Q1: We will use the function groupby.describe( ) which includes mean, mode, median, min, and max, to construct a table with summary statistics for each restaurant item in terms of calories.We are going to sum up all the calories for all the items in a restaurant and divide it with no of items gives avg calories gained by a person so we are going to use a half violin plot to showcase this result.

Variables used:

All the variables with the exception of the restaurant variable are numerical.

restaurant: Name of fast food joint or outlet (categorical)

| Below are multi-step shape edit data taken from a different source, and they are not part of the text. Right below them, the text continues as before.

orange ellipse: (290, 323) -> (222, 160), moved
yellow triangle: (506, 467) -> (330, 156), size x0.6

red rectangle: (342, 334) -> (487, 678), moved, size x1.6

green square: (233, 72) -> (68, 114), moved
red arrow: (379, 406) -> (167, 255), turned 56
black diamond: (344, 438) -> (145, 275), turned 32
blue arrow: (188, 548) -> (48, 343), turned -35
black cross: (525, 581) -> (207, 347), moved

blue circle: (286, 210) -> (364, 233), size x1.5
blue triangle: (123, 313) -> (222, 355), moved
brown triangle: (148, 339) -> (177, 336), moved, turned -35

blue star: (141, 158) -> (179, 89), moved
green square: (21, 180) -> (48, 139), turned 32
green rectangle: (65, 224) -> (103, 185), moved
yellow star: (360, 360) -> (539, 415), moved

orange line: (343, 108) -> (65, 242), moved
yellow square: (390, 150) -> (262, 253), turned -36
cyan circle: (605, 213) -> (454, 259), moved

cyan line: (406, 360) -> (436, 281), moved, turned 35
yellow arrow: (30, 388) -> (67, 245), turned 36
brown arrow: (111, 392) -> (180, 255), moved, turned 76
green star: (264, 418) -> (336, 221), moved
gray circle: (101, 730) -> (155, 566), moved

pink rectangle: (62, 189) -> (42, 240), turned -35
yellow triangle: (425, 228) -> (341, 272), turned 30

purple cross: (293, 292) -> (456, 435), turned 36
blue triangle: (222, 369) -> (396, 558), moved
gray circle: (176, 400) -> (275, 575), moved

item: Food item being examined

total_fat: The total amount of fat in the food item

calories: The number of calories in the food item

cholesterol: The amount of cholesterol in the food item

Output of the analysis:

Summary table:

Consists of the following:

Mean

Median

Max

Min

Mode

Half violin plot

Question 2

Q2: For question 2, the relevant columns will be protein, and item. To ensure when proteins and fats, we shall convert them from to calories. Using the protein-fat ratio, we can create a health metric that allows us to if a food item is healthy or harmful. We would like to visualize this using a half violin plot for better understanding of the metrics. A new table consisting only of the different food items from the dataset 'fastfood_calories.csv' is created. The table will be named ‘categorized_items’. We will then perform a left-join operation on this table with the original DataFrame using the pd.merge() function by specifying it as a left-join with the function how = “left” .

Variables used:

All the variables with the exception of the restaurant variable are numerical.

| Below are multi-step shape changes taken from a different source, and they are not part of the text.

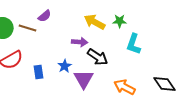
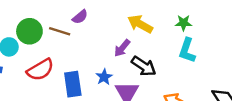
green star: (120, 21) -> (183, 23), moved
purple arrow: (80, 42) -> (122, 48), turned 126
blue rectangle: (39, 72) -> (73, 84), size x1.5

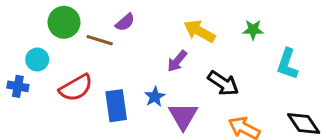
green circle: (29, 31) -> (64, 22), moved
cyan L-shape: (187, 51) -> (287, 64), moved
black arrow: (144, 66) -> (223, 83), moved

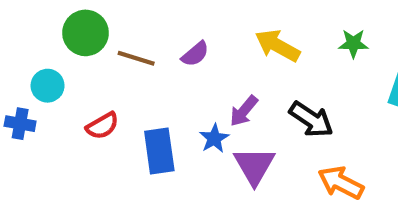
purple semicircle: (125, 22) -> (195, 54), moved
purple arrow: (177, 61) -> (244, 111), moved
red semicircle: (76, 88) -> (102, 126), size x0.7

restaurant: Name of fast food joint or outlet

item: Food item being examined

total_fat: The total amount of fat in the food item

calories: The number of calories in the food item

cholesterol: The amount of cholesterol in the food item

protein:The amount of protein

Output of the analysis:

New columns:

Item_cat: Defining the category of the particular food item

Protein_fat_ratio: ratio of the amount of proteins to fats present in the food item .

Health_metric: Standards set to check whether the food item considered has a well-balanced nutritional value.

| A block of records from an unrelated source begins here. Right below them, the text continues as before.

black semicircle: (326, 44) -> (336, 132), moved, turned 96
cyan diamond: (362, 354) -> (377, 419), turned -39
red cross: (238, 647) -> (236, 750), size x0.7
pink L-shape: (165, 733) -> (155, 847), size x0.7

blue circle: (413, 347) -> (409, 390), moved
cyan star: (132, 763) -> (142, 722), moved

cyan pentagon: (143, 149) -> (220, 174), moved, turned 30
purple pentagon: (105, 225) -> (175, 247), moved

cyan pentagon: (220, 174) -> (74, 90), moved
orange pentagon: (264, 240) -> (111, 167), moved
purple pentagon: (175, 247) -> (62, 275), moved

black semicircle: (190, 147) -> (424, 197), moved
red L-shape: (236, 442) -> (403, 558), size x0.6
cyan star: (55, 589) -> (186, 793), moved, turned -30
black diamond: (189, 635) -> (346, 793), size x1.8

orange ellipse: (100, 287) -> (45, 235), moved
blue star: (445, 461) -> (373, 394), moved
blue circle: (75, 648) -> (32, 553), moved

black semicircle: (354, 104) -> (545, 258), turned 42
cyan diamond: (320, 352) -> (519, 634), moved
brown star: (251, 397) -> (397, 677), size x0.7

Timeline for Project Proposal

Week of 05 Feb:

Prepare the proposal for peer review. Participate in peer reviews for other groups.

Week of 12 Feb:

Revise the proposal based on feedback from both peers and the instructor.

Make necessary adjustments to improve the proposal’s quality and clarity.:

Week of February 19:

Assign duties to team members.

Explore data on your own and start working on preliminary visualization ideas for comparison.

Start formatting the slide deck for the presentation.

Week of February 26 -

Complete the plot visualizations.

Completing the write-ups

Finalizing the interpretations

Beginning the presentation

Week of March 6th:

The presentation draft

Tidying up the website

⁠Completing the presentation draft ⁠

Reviewing the internal project

March 10th:

Project is completed and the project is submitted.